Troubleshooting

Network Issues (Most Common)

The vast majority of SForge failures are caused by network connectivity problems during Docker image builds or agent runtime. The table below maps symptoms to solutions:

Symptom	Stage	Solution
Docker Hub pull timeout	Build	Configure Docker daemon proxy or registry mirrors in `/etc/docker/daemon.json`
`pip install` timeout	Build	Set `SFORGE_PYPI_INDEX_URL` to a PyPI mirror
`apt-get update` timeout	Build	Set `SFORGE_APT_MIRROR_URL` to an APT mirror
`git clone` GitHub timeout	Build	Set `SFORGE_HTTP_PROXY` / `SFORGE_HTTPS_PROXY`, or use `SFORGE_EXTRA_HOSTS` for DNS
Maven download timeout	Build	Set `SFORGE_MAVEN_MIRROR_URL` to a Maven mirror
Node.js install failure	Run	Set `SFORGE_NODEJS_MIRROR_URL` to a Node.js binary mirror
Agent cannot connect to API	Run	Check `SFORGE_AGENT_API_BASE_URL` and ensure the endpoint is reachable from inside the container
`sforge-submit` fails with connection error	Run	Verify the Judge server is running (`sforge serve`) and the `--judge-url` is correct
Build succeeds but Run fails with network errors	Run	Build and Run configurations are independent --- proxy/mirror settings must be configured for both stages separately

Recommended Mirrors by Environment

Purpose	Recommended Mirror
PyPI	`https://mirrors.aliyun.com/pypi/simple/`
APT	`https://mirrors.aliyun.com`
Maven	`https://maven.aliyun.com/repository/public`
Go	`https://goproxy.cn`
Node.js	`https://mirrors.aliyun.com/nodejs-release/`
NPM	`https://registry.npmmirror.com` (usually does not need separate configuration)

Build Recipe

bash

# Volcengine ECS can usually connect to Docker Hub directly; configuring registry mirrors is enough
sudo tee /etc/docker/daemon.json <<'EOF'
{
  "registry-mirrors": [
    "https://docker.m.daocloud.io",
    "https://dockerhub.icu",
    "https://docker.chenby.cn"
  ]
}
EOF
sudo systemctl daemon-reload && sudo systemctl restart docker

# SForge build environment variables
export SFORGE_PYPI_INDEX_URL="https://mirrors.ivolces.com/pypi/simple/"
export SFORGE_APT_MIRROR_URL="http://mirrors.ivolces.com"
export SFORGE_MAVEN_MIRROR_URL="https://maven.aliyun.com/repository/public"
export SFORGE_GO_PROXY="https://goproxy.cn"

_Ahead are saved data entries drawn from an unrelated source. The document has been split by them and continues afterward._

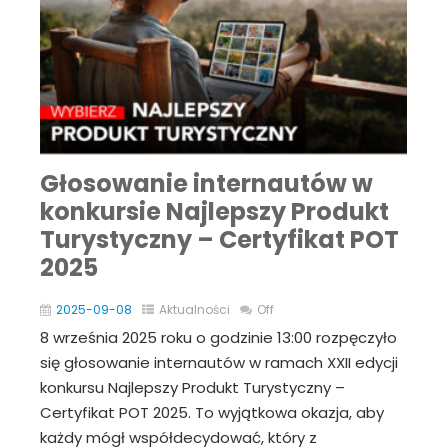
Głosowanie internautów w
konkursie Najlepszy Produkt
Turystyczny – Certyfikat POT
2025
2025-09-08
Aktualności
Off
8 września 2025 roku o godzinie 13:00 rozpęczyło
się głosowanie internautów w ramach XXII edycji
konkursu Najlepszy Produkt Turystyczny –
Certyfikat POT 2025. To wyjątkowa okazja, aby
każdy mógł współdecydować, który z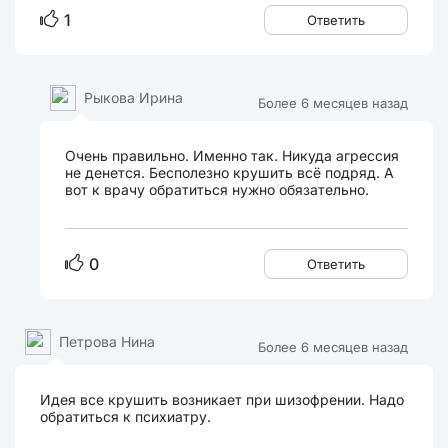
1
Ответить
Рыкова Ирина
Более 6 месяцев назад
Очень правильно. Именно так. Никуда агрессия
не денется. Бесполезно крушить всё подряд. А
вот к врачу обратиться нужно обязательно.
0
Ответить
Петрова Нина
Более 6 месяцев назад
Идея все крушить возникает при шизофрении. Надо
обратиться к психиатру.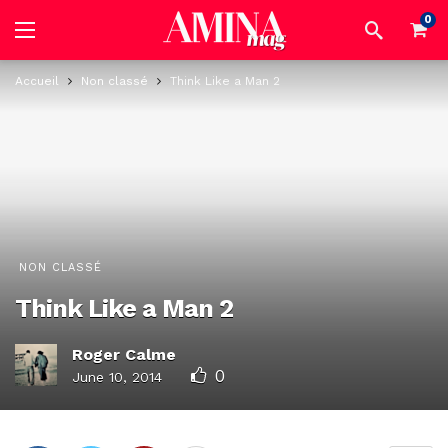
0
Accueil
Non classé
Think Like a Man 2
NON CLASSÉ
Think Like a Man 2
Roger Calme
0
June 10, 2014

sforge build --task ad_placement_optimization

Runtime Recipe (General)

At runtime, you usually only need API access and the Node.js mirror used to install Claude Code / Codex Agent:

bash

export SFORGE_AGENT_API_KEY="sk-ant-..."
export SFORGE_AGENT_API_BASE_URL="https://api.anthropic.com"
export SFORGE_NODEJS_MIRROR_URL="https://mirrors.aliyun.com/nodejs-release/"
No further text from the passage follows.